Ukraine’s partners will hand over Switchblade 600 drones to its armed forces, the spokesman of the Ukrainian Air Force Command, Yuri Ihnat, announced on Friday. Until now, Ukraine has received a different version of these drones, the Switchblade 300, which has proved ineffective.
The United States was hesitant to provide Ukraine with Switchblade 600 drones as they were expensive and recently introduced. But with the Iranian Shahed-136 drone proving to be a game changer on the battlefield, Ukraine is now looking for similar drones.
Ihnat, quoted by the Ukrainian portal Hromadske, said the partners would donate “several sets” of Switchblade 600 drones to Ukraine. – This is a modern drone with very strong technical and tactical parameters. We expect it to present itself very well in combat operations in Ukraine, said the spokesman.
Talks on the delivery of 10 Kamikaze Switchblade 600 anti-tank drones to Ukraine were reported in May. Bloomberg then announced that the Pentagon is seeking a contract to purchase ten such drones. Ukraine’s defence minister, Oleksiy Reznikov, said in an interview with Politico, published on October 25, that Ukraine is “still waiting” for these drones. The company AeroVironment, which developed the machines, said in October that 10 UAVs should be delivered within weeks, Politico said.
Switchblade 600 is a larger version of the Switchblade 300 drones that Ukraine is already receiving from the U.S. These machines weigh about 23 kilograms, can fly over 38 kilometres and stay in the air for 40 minutes at an altitude of up to 4.6 km. They use an anti-tank warhead in the attack. While the “300” version is used to attack manpower, the Switchblade 600 machines can take out larger targets, including tanks. The drone is fired from a mortar-like launcher. The whole set weighs about 54 kg.
The U.S. had previously supplied Ukraine with the secretive Phoenix Ghost drones, which the Department of Defense (Pentagon) Spokesperson John Kirby said: “provides the same tactical options as the Switchblade.” He said, “these systems are designed for tactical purposes such as attacking targets and monitoring the battlefield,” which makes it the equivalent of the Iranian Shahed-136 drones. Not much is known about this drone, and judging by the battlefield results, Phoenix Ghost drones have yet to live up to their hype. It is estimated that there are about 700 Pheonix Ghost drones in Ukraine.
U.S. State Department: We want to hinder the delivery of Iranian drones to Russia. We will use all the tools
The military options for countering the Iranian drones have proved costly, and the U.S. has no other option but to act diplomatically.

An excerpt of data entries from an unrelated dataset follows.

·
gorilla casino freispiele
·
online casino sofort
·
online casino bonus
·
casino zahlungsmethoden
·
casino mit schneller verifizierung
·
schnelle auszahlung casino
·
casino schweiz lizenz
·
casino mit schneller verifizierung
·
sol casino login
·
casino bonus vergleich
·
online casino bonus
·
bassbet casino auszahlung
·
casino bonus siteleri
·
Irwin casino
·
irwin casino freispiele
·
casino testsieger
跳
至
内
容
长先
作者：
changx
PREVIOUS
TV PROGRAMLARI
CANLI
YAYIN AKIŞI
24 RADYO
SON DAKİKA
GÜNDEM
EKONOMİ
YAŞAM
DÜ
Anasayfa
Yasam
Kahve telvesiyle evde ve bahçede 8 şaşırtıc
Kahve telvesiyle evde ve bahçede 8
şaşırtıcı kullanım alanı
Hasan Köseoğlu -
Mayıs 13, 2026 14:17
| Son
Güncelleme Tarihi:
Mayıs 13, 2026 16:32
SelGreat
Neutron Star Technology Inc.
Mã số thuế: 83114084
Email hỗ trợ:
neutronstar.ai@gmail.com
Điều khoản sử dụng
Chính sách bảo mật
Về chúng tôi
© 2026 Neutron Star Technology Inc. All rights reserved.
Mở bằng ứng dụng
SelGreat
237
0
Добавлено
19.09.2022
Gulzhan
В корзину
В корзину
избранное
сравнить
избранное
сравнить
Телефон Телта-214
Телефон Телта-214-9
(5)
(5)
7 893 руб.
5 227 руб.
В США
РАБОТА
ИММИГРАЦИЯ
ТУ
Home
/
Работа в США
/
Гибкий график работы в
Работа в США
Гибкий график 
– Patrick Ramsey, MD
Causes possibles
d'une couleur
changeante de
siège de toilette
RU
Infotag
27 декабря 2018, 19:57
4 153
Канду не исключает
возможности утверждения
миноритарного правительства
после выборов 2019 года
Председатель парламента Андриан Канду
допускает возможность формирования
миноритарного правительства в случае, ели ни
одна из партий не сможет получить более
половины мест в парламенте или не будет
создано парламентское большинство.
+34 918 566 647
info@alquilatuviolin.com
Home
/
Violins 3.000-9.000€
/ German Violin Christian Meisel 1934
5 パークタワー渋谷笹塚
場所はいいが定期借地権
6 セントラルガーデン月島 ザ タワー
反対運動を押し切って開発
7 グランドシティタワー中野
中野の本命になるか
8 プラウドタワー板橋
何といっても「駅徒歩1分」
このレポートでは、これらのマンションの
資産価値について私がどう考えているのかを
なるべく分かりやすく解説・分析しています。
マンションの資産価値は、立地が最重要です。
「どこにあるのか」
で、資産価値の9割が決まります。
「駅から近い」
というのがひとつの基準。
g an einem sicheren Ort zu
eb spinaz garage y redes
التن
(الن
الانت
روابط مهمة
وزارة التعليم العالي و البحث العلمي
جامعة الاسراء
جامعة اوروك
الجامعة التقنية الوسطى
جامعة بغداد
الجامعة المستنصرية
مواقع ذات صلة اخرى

Neal Price, a spokesman for the State Department, stated that the United States would utilise all available means to hinder and disrupt the shipment of Iranian drones to Russia and other nations. As he highlighted, it is also about tools that go beyond economic constraints and sanctions. The sanctions have proved ineffective against Iran, which has developed low cost military technologies to overwhelm the enemies.
– We will use all the tools at our disposal (…) We will continue to focus on those who are responsible for delivering this technology. We will be looking at our sanctions powers and what we can do with those powers … We also have tools that go beyond sanctions and other economic measures, Price said.
“Ultimately, we will do what is in our interest to counter and disrupt the flow of this technology from Iran to countries around the world,” he added.
The spokesman pointed out the deliveries of unmanned aerial vehicles and ammunition circulating from Iran are a violation of the U.N. Security Council resolution and announced that further steps in this matter would be announced soon. He declined to provide details of what non-sanctioning measures the U.S. might take.
“We will not give up any of the options on the table,” he pointed out.
According to the US, Iran sent Russia “dozens” of drones and “kamikaze drones”, and Iranian military personnel were present in Crimea to train Russians to use them.
The European Union has already announced sanctions against Iranian personnel and the manufacturer of Shahed 136 drones, but they have proven to be inconsequential. Major General Mohammad Hossein Bagheri, Director of the Industrial Research Unit under the Defense Ministry, was sanctioned by the E.U. as he is in charge of the Iranian military drone programme and exports of drones, mocked the E.U. and advised the Union to buy coal for its citizens with the confiscated wealth he has hidden in Europe.